La promesa para quienes le agradan
El devocional termina con una promesa: «Él siempre bendecirá a sus hijos en quienes se complace».
- No a veces, sino siempre.
- No tal vez, sino que lo hará.
- No por un tiempo, sino constantemente.
Cuando Dios se complace en ti, sus bendiciones no son ocasionales, sino continuas. Su voz proclama su favor sobre tu vida a diario. Se abren puertas. Aparecen oportunidades. La provisión fluye. La protección te cubre.
Y nadie puede revertirlo.
Conclusión: Prepárate para una bendición irreversible
No envidies a quienes parecen prosperar mediante la maldad. Su bendición es temporal. Su éxito es frágil. Su riqueza se desvanecerá.
Pero la bendición de Dios sobre quienes le agradan es permanente. Es irreversible. Está protegido por la voz que trajo luz a la oscuridad.
Posiciónate hoy:
- Sirve a Dios de todo corazón.
- Rechaza el pecado.
- Obedece con prontitud.
- Agradécele en todo lo que hagas.
- Y luego escucha. Oirás su voz bendiciéndote. Y cuando Él habla, nada puede revertirlo.
Ora así:
“Padre, quiero ser un hijo en quien te complazcas. Examina mi corazón. Muéstrame cualquier área en la que te desagrade. Dame la gracia de rechazar el pecado, de obedecer con voluntad y prontitud, y de vivir solo para tu aprobación. Declara tus bendiciones irreversibles sobre mi vida. Que tu voz ilumine mi oscuridad, me impulse a crecer en mi estancamiento y me llene de alegría mi tristeza. En el nombre de Jesús, Amén.”
Pasos a seguir:
- Examina tu vida con honestidad: Responde las tres preguntas del devocional. ¿Tu vida agrada a Dios? ¿Rechazas el pecado? ¿Obedeces con voluntad y prontitud?

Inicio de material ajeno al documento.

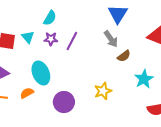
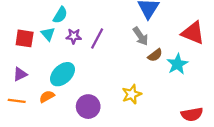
cyan semicircle: (50, 18) -> (60, 15), moved
cyan ellipse: (41, 73) -> (62, 74), turned 70
cyan star: (144, 79) -> (177, 64), moved

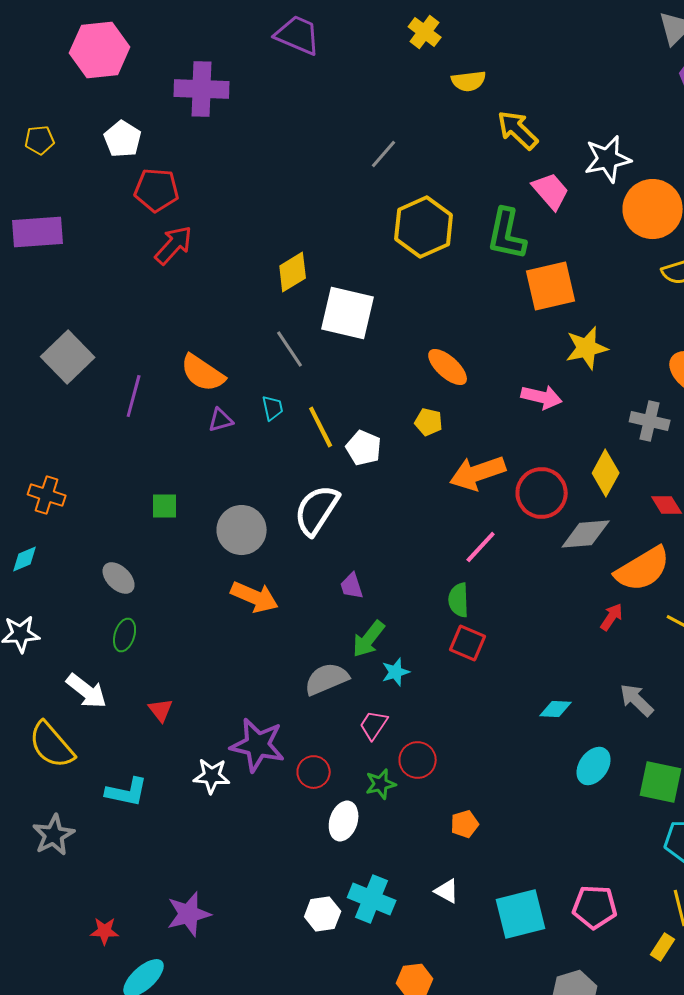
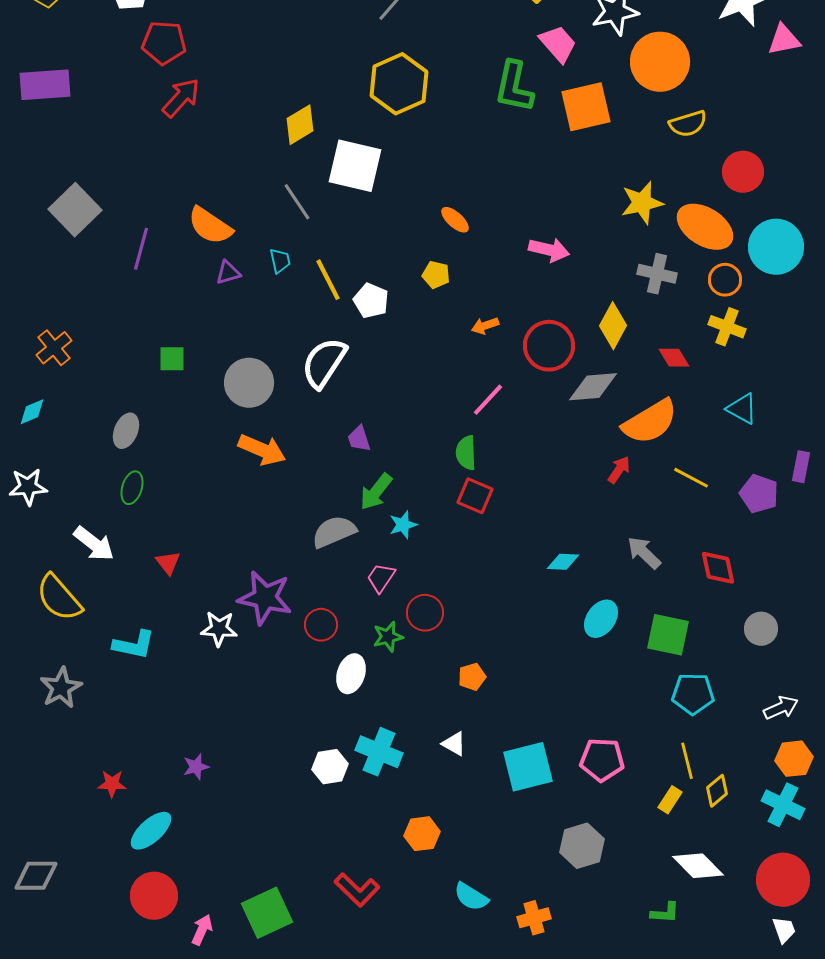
yellow hexagon: (424, 227) -> (399, 84), moved
orange square: (551, 286) -> (586, 107), moved
yellow star: (587, 348) -> (642, 203), moved
orange ellipse: (448, 367) -> (455, 220), size x0.7
orange arrow: (478, 473) -> (485, 326), size x0.5
orange cross: (47, 495) -> (54, 348), turned 33
gray ellipse: (119, 578) -> (126, 431), turned 68
purple star: (189, 914) -> (196, 767), size x0.6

- Identifica un área de comportamiento que te desagrada: ¿Hay algún hábito, relación o actitud que sabes que no agrada a Dios? Confiésalo y apártate de ello hoy mismo.
- Practica la obediencia inmediata: Esta semana, cuando Dios te inspire a hacer algo, aunque sea pequeño, hazlo de inmediato. No lo pospongas.
- Escucha su voz: Dedica tiempo a la oración y a la lectura de las Escrituras, no solo hablando con Dios, sino también escuchando su voz. Pídele que te bendiga.
- Agradécele por las bendiciones irrevocables: Incluso antes de verlas, agradece a Dios que sus bendiciones en tu vida no pueden ser revertidas por ningún enemigo ni circunstancia.